Under normal circumstances, and considering the results of the EC’s impact assessments, the interplay of the mentioned regulatory efforts should shape a digital market that benefits everyone. The EU has seemingly found a silver bullet that makes market players and consumers happy, both economically and in the respect of the fundamental rights to privacy, intellectual property, and fairness in the distribution of data value.

In reality, nobody seems interested in using such silver bullet. Why is that?

After months of research, my educated guess is that the reasons are to be found in a mixture of the following:

  • From a market perspective, portability has potentially disruptive, market-wide economic effects mostly stacked against big market players. The EU has been extremely careful in (not) imposing rules and technologies for full harmonization, with a hope that multi-stakeholderism could find its ways.
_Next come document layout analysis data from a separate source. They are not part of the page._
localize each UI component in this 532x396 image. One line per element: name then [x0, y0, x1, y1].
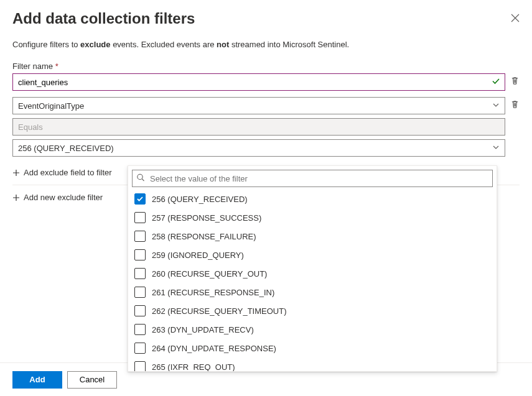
dropdown-option[interactable]: 257 (RESPONSE_SUCCESS) — [128, 208, 497, 227]
checkbox[interactable] — [134, 249, 146, 260]
dropdown-option[interactable]: 259 (IGNORED_QUERY) — [128, 246, 497, 264]
option-label: 262 (RECURSE_QUERY_TIMEOUT) — [152, 306, 286, 316]
checkbox[interactable] — [134, 268, 146, 279]
checkbox[interactable] — [134, 193, 146, 205]
trash-icon — [510, 100, 520, 109]
field-select[interactable]: EventOriginalType — [12, 97, 505, 114]
operator-select: Equals — [12, 118, 505, 136]
plus-icon — [12, 194, 20, 201]
dropdown-option[interactable]: 262 (RECURSE_QUERY_TIMEOUT) — [128, 302, 497, 320]
checkbox[interactable] — [134, 305, 146, 316]
checkbox[interactable] — [134, 231, 146, 242]
dropdown-search-input[interactable] — [132, 170, 493, 187]
option-label: 257 (RESPONSE_SUCCESS) — [152, 213, 261, 223]
checkbox[interactable] — [134, 324, 146, 335]
checkbox[interactable] — [134, 212, 146, 223]
description-text: Configure filters to exclude events. Exc… — [12, 40, 520, 49]
option-label: 259 (IGNORED_QUERY) — [152, 251, 244, 260]
filter-name-input[interactable] — [12, 73, 505, 91]
value-select[interactable]: 256 (QUERY_RECEIVED) — [12, 139, 505, 157]
plus-icon — [12, 169, 20, 177]
dropdown-option[interactable]: 263 (DYN_UPDATE_RECV) — [128, 320, 497, 339]
options-list[interactable]: 256 (QUERY_RECEIVED)257 (RESPONSE_SUCCES… — [128, 190, 497, 371]
close-button[interactable] — [511, 10, 520, 24]
delete-field-button[interactable] — [510, 100, 520, 111]
dropdown-option[interactable]: 265 (IXFR_REQ_OUT) — [128, 357, 497, 371]
operator-select-value: Equals — [18, 122, 43, 132]
chevron-down-icon — [492, 101, 500, 111]
option-label: 265 (IXFR_REQ_OUT) — [152, 362, 235, 372]
add-button[interactable]: Add — [12, 371, 62, 389]
svg-point-0 — [138, 174, 142, 179]
delete-filter-button[interactable] — [510, 76, 520, 88]
option-label: 261 (RECURSE_RESPONSE_IN) — [152, 288, 274, 297]
option-label: 258 (RESPONSE_FAILURE) — [152, 232, 256, 241]
filter-name-label: Filter name * — [12, 62, 505, 71]
chevron-down-icon — [492, 144, 500, 153]
option-label: 264 (DYN_UPDATE_RESPONSE) — [152, 344, 276, 353]
checkbox[interactable] — [134, 343, 146, 354]
dropdown-option[interactable]: 256 (QUERY_RECEIVED) — [128, 190, 497, 208]
option-label: 263 (DYN_UPDATE_RECV) — [152, 325, 254, 334]
close-icon — [511, 14, 520, 22]
dropdown-option[interactable]: 264 (DYN_UPDATE_RESPONSE) — [128, 339, 497, 357]
value-select-display: 256 (QUERY_RECEIVED) — [18, 144, 114, 153]
dropdown-option[interactable]: 260 (RECURSE_QUERY_OUT) — [128, 264, 497, 283]
trash-icon — [510, 76, 520, 86]
checkbox[interactable] — [134, 287, 146, 298]
option-label: 260 (RECURSE_QUERY_OUT) — [152, 269, 267, 279]
dropdown-option[interactable]: 261 (RECURSE_RESPONSE_IN) — [128, 283, 497, 302]
checkbox[interactable] — [134, 361, 146, 371]
panel-title: Add data collection filters — [12, 10, 195, 27]
check-icon — [136, 195, 144, 203]
dropdown-option[interactable]: 258 (RESPONSE_FAILURE) — [128, 227, 497, 246]
search-icon — [136, 173, 145, 184]
value-dropdown: 256 (QUERY_RECEIVED)257 (RESPONSE_SUCCES… — [128, 165, 497, 372]
check-icon — [492, 77, 500, 88]
option-label: 256 (QUERY_RECEIVED) — [152, 195, 248, 204]
cancel-button[interactable]: Cancel — [67, 371, 117, 389]
field-select-value: EventOriginalType — [18, 101, 84, 111]
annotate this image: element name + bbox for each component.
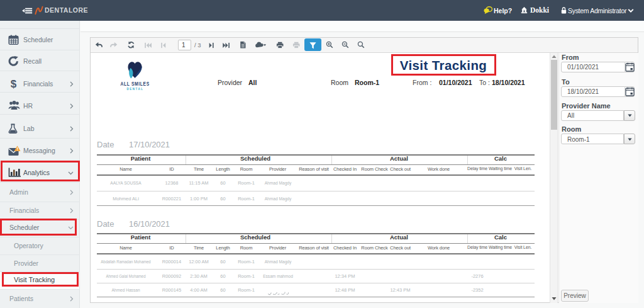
svg-text:$: $ [11,79,17,89]
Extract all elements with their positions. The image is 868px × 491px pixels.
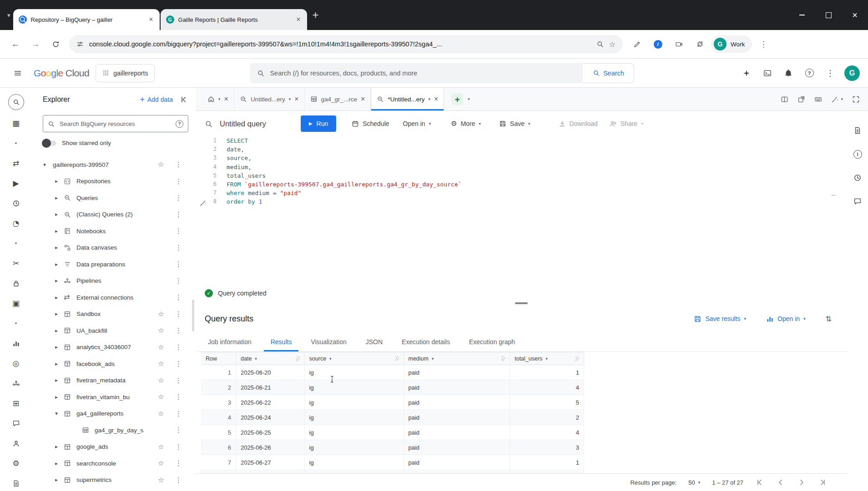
save-button[interactable]: Save▾ bbox=[499, 120, 530, 127]
star-icon[interactable]: ☆ bbox=[157, 376, 165, 385]
close-tab-icon[interactable]: × bbox=[361, 95, 365, 103]
more-options-icon[interactable]: ⋮ bbox=[175, 426, 182, 434]
run-button[interactable]: ▶Run bbox=[301, 115, 336, 132]
collapse-panel-icon[interactable] bbox=[180, 95, 188, 104]
close-window-button[interactable]: × bbox=[842, 0, 868, 30]
star-icon[interactable]: ☆ bbox=[157, 326, 165, 335]
more-options-icon[interactable]: ⋮ bbox=[175, 393, 182, 401]
star-icon[interactable]: ☆ bbox=[157, 310, 165, 318]
more-options-icon[interactable]: ⋮ bbox=[175, 410, 182, 418]
expander-icon[interactable]: ▸ bbox=[52, 394, 61, 400]
star-icon[interactable]: ☆ bbox=[157, 443, 165, 451]
star-icon[interactable]: ☆ bbox=[157, 360, 165, 368]
column-header-medium[interactable]: medium▾ bbox=[404, 352, 510, 365]
extension-camera-icon[interactable] bbox=[669, 35, 688, 53]
more-options-icon[interactable]: ⋮ bbox=[175, 326, 182, 335]
code-line[interactable]: source, bbox=[227, 154, 847, 162]
editor-collapse-icon[interactable]: — bbox=[832, 191, 835, 198]
code-line[interactable]: FROM `gaillereports-399507.ga4_gaillerep… bbox=[227, 180, 847, 189]
analytics-hub-icon[interactable] bbox=[9, 336, 23, 350]
expander-icon[interactable]: ▸ bbox=[52, 361, 61, 367]
schedule-button[interactable]: Schedule bbox=[352, 120, 389, 127]
browser-profile-chip[interactable]: G Work bbox=[711, 35, 752, 53]
code-assist-icon[interactable] bbox=[199, 199, 207, 207]
column-resize-handle[interactable] bbox=[296, 356, 300, 361]
star-icon[interactable]: ☆ bbox=[157, 343, 165, 351]
new-tab-button[interactable]: + bbox=[313, 10, 319, 20]
tree-item-repositories[interactable]: ▸Repositories☆⋮ bbox=[32, 173, 196, 190]
sort-icon[interactable]: ▾ bbox=[545, 356, 548, 361]
studio-icon[interactable]: ▦ bbox=[9, 116, 23, 130]
more-options-icon[interactable]: ⋮ bbox=[175, 293, 182, 301]
more-options-icon[interactable]: ⋮ bbox=[175, 160, 182, 169]
starred-only-toggle[interactable] bbox=[43, 140, 56, 146]
expand-results-icon[interactable]: ⇅ bbox=[826, 315, 832, 323]
notifications-icon[interactable] bbox=[779, 64, 798, 83]
results-tab-results[interactable]: Results bbox=[264, 332, 299, 351]
chevron-down-icon[interactable]: ▾ bbox=[218, 97, 221, 101]
tree-item-searchconsole[interactable]: ▸searchconsole☆⋮ bbox=[32, 455, 196, 472]
code-line[interactable]: total_users bbox=[227, 171, 847, 180]
governance-icon[interactable] bbox=[9, 276, 23, 290]
tab-search-icon[interactable]: ▾ bbox=[7, 12, 10, 19]
close-tab-icon[interactable]: × bbox=[294, 95, 298, 103]
tree-item-fivetran-metadata[interactable]: ▸fivetran_metadata☆⋮ bbox=[32, 372, 196, 389]
more-options-icon[interactable]: ⋮ bbox=[175, 210, 182, 219]
sql-editor[interactable]: 12345678 SELECTdate,source,medium,total_… bbox=[196, 136, 847, 286]
results-tab-job-information[interactable]: Job information bbox=[201, 332, 258, 351]
column-header-date[interactable]: date▾ bbox=[236, 352, 305, 365]
editor-tab-untitled-ery[interactable]: *Untitled...ery▾× bbox=[371, 88, 444, 110]
last-page-icon[interactable] bbox=[818, 478, 827, 487]
code-line[interactable]: where medium = "paid" bbox=[227, 189, 847, 197]
explorer-search-input[interactable] bbox=[59, 120, 172, 128]
tree-item-data-preparations[interactable]: ▸Data preparations☆⋮ bbox=[32, 256, 196, 273]
search-help-icon[interactable]: ? bbox=[176, 120, 183, 128]
tree-item-facebook-ads[interactable]: ▸facebook_ads☆⋮ bbox=[32, 356, 196, 372]
expander-icon[interactable]: ▸ bbox=[52, 461, 61, 466]
first-page-icon[interactable] bbox=[755, 478, 764, 487]
tree-item-notebooks[interactable]: ▸Notebooks☆⋮ bbox=[32, 223, 196, 240]
column-resize-handle[interactable] bbox=[575, 356, 579, 361]
dataform-icon[interactable]: ◎ bbox=[9, 356, 23, 370]
tree-item-gaillereports-399507[interactable]: ▾gaillereports-399507☆⋮ bbox=[32, 156, 196, 173]
column-header-total-users[interactable]: total_users▾ bbox=[510, 352, 584, 365]
add-data-button[interactable]: +Add data bbox=[140, 95, 173, 104]
expander-icon[interactable]: ▸ bbox=[52, 295, 61, 301]
close-tab-icon[interactable]: × bbox=[224, 95, 228, 103]
more-options-icon[interactable]: ⋮ bbox=[175, 376, 182, 385]
next-page-icon[interactable] bbox=[797, 478, 806, 487]
zoom-icon[interactable] bbox=[596, 40, 604, 48]
expander-icon[interactable]: ▸ bbox=[52, 377, 61, 383]
forward-button[interactable]: → bbox=[26, 35, 45, 53]
side-panel-tasks-icon[interactable] bbox=[851, 124, 864, 137]
extension-pencil-icon[interactable] bbox=[627, 35, 646, 53]
expander-icon[interactable]: ▾ bbox=[40, 162, 49, 168]
chevron-down-icon[interactable]: ▾ bbox=[289, 97, 291, 101]
browser-tab-gaille-reports-gaille-reports[interactable]: GGaille Reports | Gaille Reports× bbox=[161, 9, 307, 30]
settings-icon[interactable]: ⚙ bbox=[9, 456, 23, 470]
bookmark-star-icon[interactable]: ☆ bbox=[609, 40, 616, 49]
capacity-management-icon[interactable]: ✂ bbox=[9, 256, 23, 270]
resize-handle[interactable] bbox=[515, 302, 528, 304]
more-options-icon[interactable]: ⋮ bbox=[175, 244, 182, 252]
project-selector[interactable]: gaillereports bbox=[96, 64, 155, 82]
monitoring-icon[interactable]: ◔ bbox=[9, 216, 23, 230]
tree-item-external-connections[interactable]: ▸⇄External connections☆⋮ bbox=[32, 289, 196, 306]
help-icon[interactable]: ? bbox=[800, 64, 819, 83]
tree-item-classic-queries-2[interactable]: ▸(Classic) Queries (2)☆⋮ bbox=[32, 206, 196, 223]
account-avatar[interactable]: G bbox=[844, 65, 860, 81]
share-button[interactable]: Share▾ bbox=[610, 120, 643, 127]
tree-item-ua-backfill[interactable]: ▸UA_backfill☆⋮ bbox=[32, 322, 196, 339]
more-options-icon[interactable]: ⋮ bbox=[175, 310, 182, 318]
open-in-new-window-icon[interactable] bbox=[797, 95, 805, 103]
sql-workspace-icon[interactable]: ▶ bbox=[9, 176, 23, 190]
expander-icon[interactable]: ▸ bbox=[52, 477, 61, 483]
tree-item-queries[interactable]: ▸Queries☆⋮ bbox=[32, 190, 196, 206]
release-notes-icon[interactable] bbox=[9, 476, 23, 490]
results-tab-execution-graph[interactable]: Execution graph bbox=[462, 332, 522, 351]
expander-icon[interactable]: ▸ bbox=[52, 344, 61, 350]
maximize-button[interactable] bbox=[815, 0, 842, 30]
close-tab-icon[interactable]: × bbox=[147, 15, 155, 24]
star-icon[interactable]: ☆ bbox=[157, 410, 165, 418]
editor-search-icon[interactable] bbox=[205, 120, 212, 128]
Citing Alek Tarkowski from the Open Future Foundation “no one tried hard to make it work, while others tried very hard not to make it work”.
  • From a law and economics perspective, although it is said that portability will benefit users and businesses, there have not been exhaustive and conclusive economic analyses providing evidence of benefits for big tech companies, nor for Small and Medium Enterprises.
  • From a regulatory perspective, the careful, delicate approach of participatory regulation and technological neutrality has been excessively open, creating uncertainties that have benefited the maintenance of the status quo –meaning, the monopolistic control over data of big tech players.
  • From a technological perspective, there remains the need to develop information systems enabling data portability. The problem is that, in privacy engineering, such development starts with the identification of the requirements, both legal and technical, and in such a moment of regulatory turmoil these are hard to identify, let alone systematize, operate, and put into the market.